When I read about the OnLive service being demoed at the GDC, I didn’t believe it.
In a nutshell, the game runs on their expensive hardware instead of your inexpensive laptop or set-top box. Your controller input goes to their machines over the Internet. Video of what’s happening gets streamed back to your tv or computer.
To me, it raises a lot of questions, like “How is demoing this on a LAN at GDC even remotely comparable to the latency problems you’d have to solve for the Internet?” and “If you’ve invented a 200-to-1 compression scheme that works with hi-def video, why are you wasting your time with remote video gaming?” It looked to me like a Phantom-esque play for investor dollars.
I fired off e-mails to several major publishers that news outlets have identified as having distribution deals with OnLive, asking them to confirm or deny. I’ll be honest, I expected them to say was “We expressed interest, but don’t have a concrete agreement.”

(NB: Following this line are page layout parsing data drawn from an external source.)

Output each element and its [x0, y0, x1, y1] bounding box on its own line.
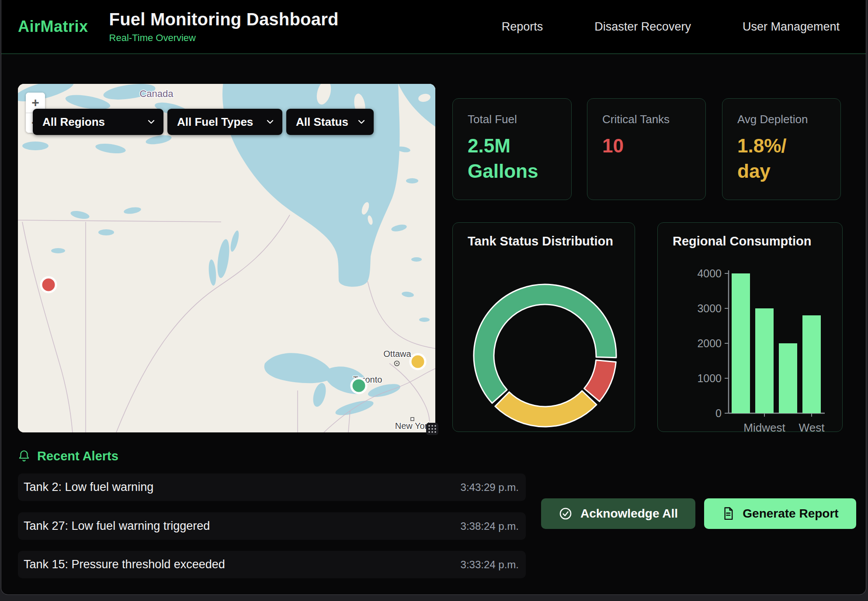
- donut-segment-critical: [584, 360, 616, 401]
- status-filter-dropdown[interactable]: All Status: [286, 109, 374, 135]
- new-york-town-icon: [411, 418, 414, 421]
- bell-icon: [18, 450, 30, 463]
- chevron-down-icon: [148, 120, 155, 124]
- page-title: Fuel Monitoring Dashboard: [109, 10, 339, 29]
- stat-value: 2.5M Gallons: [468, 133, 556, 184]
- title-block: Fuel Monitoring Dashboard Real-Time Over…: [109, 10, 339, 44]
- drag-dots-icon: [427, 424, 437, 434]
- stat-card-critical-tanks: Critical Tanks 10: [587, 98, 706, 200]
- status-filter-value: All Status: [296, 115, 348, 129]
- main-nav: Reports Disaster Recovery User Managemen…: [502, 20, 840, 34]
- alert-row[interactable]: Tank 15: Pressure threshold exceeded 3:3…: [18, 551, 526, 578]
- stat-card-total-fuel: Total Fuel 2.5M Gallons: [452, 98, 572, 200]
- stat-label: Critical Tanks: [602, 113, 691, 126]
- alert-row[interactable]: Tank 2: Low fuel warning 3:43:29 p.m.: [18, 473, 526, 501]
- svg-text:West: West: [799, 421, 825, 432]
- svg-text:Midwest: Midwest: [743, 421, 785, 432]
- bar: [732, 273, 750, 413]
- donut-segment-warning: [495, 391, 597, 427]
- map-canvas[interactable]: Canada Ottawa Toronto New York: [18, 84, 435, 432]
- region-filter-value: All Regions: [42, 115, 105, 129]
- alert-time: 3:38:24 p.m.: [461, 520, 519, 532]
- document-icon: [722, 507, 735, 521]
- ottawa-town-icon-dot: [396, 363, 397, 364]
- header: AirMatrix Fuel Monitoring Dashboard Real…: [1, 0, 866, 54]
- recent-alerts-header: Recent Alerts: [18, 449, 118, 463]
- nav-disaster-recovery[interactable]: Disaster Recovery: [594, 20, 691, 34]
- fuel-type-filter-value: All Fuel Types: [177, 115, 253, 129]
- map-marker-critical[interactable]: [41, 277, 56, 292]
- stat-label: Total Fuel: [468, 113, 556, 126]
- recent-alerts-title: Recent Alerts: [37, 449, 118, 463]
- fuel-type-filter-dropdown[interactable]: All Fuel Types: [167, 109, 282, 135]
- svg-text:2000: 2000: [697, 337, 722, 349]
- map-marker-normal[interactable]: [351, 378, 366, 393]
- alert-text: Tank 2: Low fuel warning: [24, 480, 153, 494]
- svg-text:3000: 3000: [697, 302, 722, 314]
- map-label-ottawa: Ottawa: [383, 349, 411, 359]
- bar: [755, 308, 774, 413]
- stat-label: Avg Depletion: [737, 113, 826, 126]
- generate-report-button[interactable]: Generate Report: [704, 498, 856, 529]
- bar: [802, 315, 821, 413]
- map-panel: Canada Ottawa Toronto New York + − All R…: [18, 84, 435, 432]
- alert-time: 3:33:24 p.m.: [461, 559, 519, 571]
- bar-chart: 01000200030004000MidwestWest: [658, 223, 843, 432]
- acknowledge-all-button[interactable]: Acknowledge All: [541, 498, 695, 529]
- stat-value: 10: [602, 133, 691, 159]
- alert-text: Tank 27: Low fuel warning triggered: [24, 519, 210, 533]
- svg-text:4000: 4000: [697, 267, 722, 280]
- alert-time: 3:43:29 p.m.: [461, 481, 519, 494]
- dashboard-root: AirMatrix Fuel Monitoring Dashboard Real…: [1, 0, 866, 595]
- stat-card-avg-depletion: Avg Depletion 1.8%/ day: [722, 98, 841, 200]
- chevron-down-icon: [358, 120, 365, 124]
- map-label-canada: Canada: [139, 88, 174, 99]
- map-marker-warning[interactable]: [410, 354, 425, 369]
- nav-reports[interactable]: Reports: [502, 20, 543, 34]
- chevron-down-icon: [267, 120, 274, 124]
- svg-text:1000: 1000: [697, 372, 722, 384]
- alert-row[interactable]: Tank 27: Low fuel warning triggered 3:38…: [18, 512, 526, 540]
- regional-consumption-panel: Regional Consumption 01000200030004000Mi…: [657, 222, 843, 432]
- nav-user-management[interactable]: User Management: [743, 20, 840, 34]
- app-logo: AirMatrix: [18, 17, 88, 36]
- donut-chart: [453, 223, 635, 432]
- svg-text:0: 0: [715, 407, 722, 419]
- page-subtitle: Real-Time Overview: [109, 32, 339, 44]
- tank-status-panel: Tank Status Distribution: [452, 222, 635, 432]
- stat-value: 1.8%/ day: [737, 133, 826, 184]
- bar: [779, 343, 797, 413]
- alert-text: Tank 15: Pressure threshold exceeded: [24, 558, 225, 571]
- check-circle-icon: [559, 507, 573, 521]
- region-filter-dropdown[interactable]: All Regions: [33, 109, 163, 135]
- map-resize-handle[interactable]: [426, 423, 438, 435]
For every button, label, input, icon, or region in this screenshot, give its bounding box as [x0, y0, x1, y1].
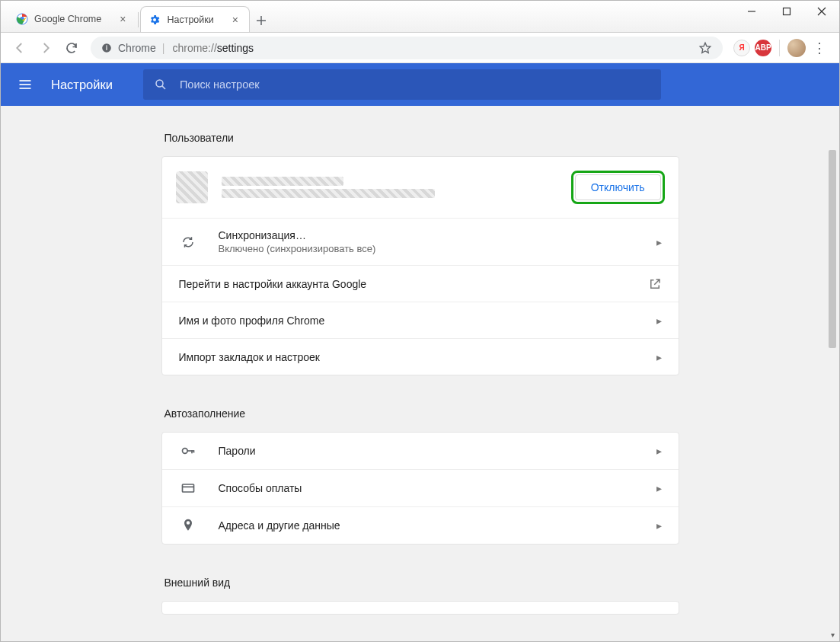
credit-card-icon	[179, 481, 197, 496]
section-title-users: Пользователи	[164, 132, 679, 144]
chevron-right-icon: ▸	[656, 482, 662, 494]
tab-label: Настройки	[167, 14, 213, 25]
sync-icon	[179, 235, 197, 249]
title-bar: Google Chrome × Настройки ×	[1, 1, 839, 33]
chevron-right-icon: ▸	[656, 236, 662, 248]
settings-body: Пользователи Отключить	[1, 106, 839, 641]
chevron-right-icon: ▸	[656, 519, 662, 532]
menu-button[interactable]: ⋮	[810, 40, 829, 56]
svg-rect-18	[187, 450, 193, 452]
search-input[interactable]	[178, 78, 650, 91]
tab-google-chrome[interactable]: Google Chrome ×	[8, 6, 136, 32]
minimize-button[interactable]	[734, 1, 769, 22]
user-avatar	[176, 171, 208, 203]
row-import-bookmarks[interactable]: Импорт закладок и настроек ▸	[162, 338, 679, 375]
svg-marker-11	[700, 43, 711, 53]
tab-label: Google Chrome	[34, 14, 101, 24]
chevron-right-icon: ▸	[656, 315, 662, 327]
row-label: Пароли	[219, 445, 656, 457]
key-icon	[179, 443, 197, 458]
profile-avatar[interactable]	[787, 39, 806, 57]
page-title: Настройки	[51, 78, 113, 92]
svg-point-17	[182, 449, 187, 454]
svg-line-16	[162, 86, 165, 89]
svg-point-9	[106, 45, 107, 46]
menu-icon[interactable]	[16, 75, 34, 94]
search-icon	[154, 78, 168, 91]
row-sync[interactable]: Синхронизация… Включено (синхронизироват…	[162, 218, 679, 265]
section-title-appearance: Внешний вид	[164, 577, 679, 589]
content-column: Пользователи Отключить	[161, 132, 679, 641]
row-label: Имя и фото профиля Chrome	[179, 315, 656, 327]
disconnect-button[interactable]: Отключить	[575, 174, 661, 200]
window-controls	[734, 1, 839, 22]
new-tab-button[interactable]	[250, 9, 273, 32]
toolbar-right: Я ABP ⋮	[729, 39, 833, 57]
chrome-icon	[16, 13, 28, 25]
profile-row: Отключить	[162, 157, 679, 218]
svg-rect-21	[182, 484, 193, 492]
url-path: settings	[217, 42, 254, 54]
row-payments[interactable]: Способы оплаты ▸	[162, 469, 679, 506]
tab-settings[interactable]: Настройки ×	[140, 6, 249, 32]
row-passwords[interactable]: Пароли ▸	[162, 433, 679, 469]
open-external-icon	[648, 277, 662, 291]
tab-separator	[138, 12, 139, 27]
row-google-account-settings[interactable]: Перейти в настройки аккаунта Google	[162, 265, 679, 302]
separator	[779, 40, 780, 56]
row-label: Адреса и другие данные	[219, 519, 656, 532]
close-icon[interactable]: ×	[120, 13, 126, 25]
close-icon[interactable]: ×	[232, 14, 238, 26]
gear-icon	[149, 14, 161, 26]
browser-window: Google Chrome × Настройки ×	[0, 0, 840, 642]
reload-button[interactable]	[59, 35, 85, 61]
settings-page: Настройки Пользователи	[1, 63, 839, 641]
sync-title: Синхронизация…	[219, 229, 656, 241]
chevron-right-icon: ▸	[656, 445, 662, 457]
chevron-right-icon: ▸	[656, 351, 662, 363]
address-bar[interactable]: Chrome | chrome://settings	[91, 37, 723, 59]
sync-subtitle: Включено (синхронизировать все)	[219, 243, 656, 254]
extension-abp-icon[interactable]: ABP	[755, 40, 771, 56]
row-label: Импорт закладок и настроек	[179, 351, 656, 363]
scrollbar[interactable]: ▾	[827, 149, 838, 640]
row-addresses[interactable]: Адреса и другие данные ▸	[162, 506, 679, 544]
location-pin-icon	[179, 518, 197, 533]
settings-search[interactable]	[143, 69, 661, 100]
maximize-button[interactable]	[769, 1, 804, 22]
site-info-label: Chrome	[118, 42, 156, 54]
svg-point-15	[156, 80, 163, 87]
users-card: Отключить Синхронизация… Включено (синхр…	[161, 156, 679, 375]
extension-yandex-icon[interactable]: Я	[733, 40, 750, 56]
site-info-icon[interactable]: Chrome |	[101, 42, 164, 54]
scroll-down-arrow[interactable]: ▾	[827, 629, 838, 640]
autofill-card: Пароли ▸ Способы оплаты ▸	[161, 432, 679, 545]
highlight-annotation: Отключить	[571, 171, 665, 204]
svg-rect-19	[191, 450, 193, 453]
svg-rect-10	[106, 46, 107, 50]
tab-strip: Google Chrome × Настройки ×	[1, 1, 273, 32]
row-name-photo[interactable]: Имя и фото профиля Chrome ▸	[162, 302, 679, 338]
back-button[interactable]	[7, 35, 33, 61]
appearance-card	[161, 601, 679, 615]
row-label: Перейти в настройки аккаунта Google	[179, 278, 648, 290]
bookmark-star-icon[interactable]	[698, 41, 712, 55]
section-title-autofill: Автозаполнение	[164, 407, 679, 420]
svg-rect-20	[193, 450, 194, 452]
row-label: Способы оплаты	[219, 482, 656, 494]
url-protocol: chrome://	[172, 42, 216, 54]
scrollbar-thumb[interactable]	[829, 150, 836, 348]
user-info-redacted	[222, 174, 435, 201]
forward-button[interactable]	[33, 35, 59, 61]
svg-rect-5	[784, 8, 790, 15]
toolbar: Chrome | chrome://settings Я ABP ⋮	[1, 33, 839, 63]
close-button[interactable]	[804, 1, 839, 22]
settings-header: Настройки	[1, 63, 839, 106]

Apparently I was wrong. Here’s what Ubisoft sent:
Confirmed.
-Jaime Cottini
Electronic Arts was even more explicit.
EA has an agreement to provide titles for the OnLive Service – Burnout, Mirror’s Edge and other games from EA and EA Partners will accompany the launch of OnLive. We are eager to see if consumers embrace a subscription service for PC games, and we look forward to the new customers that OnLive can bring to gaming.
-Holly Rockwood
I’m still pretty skeptical, but apparently EA and Ubisoft think OnLive can deliver what it promises.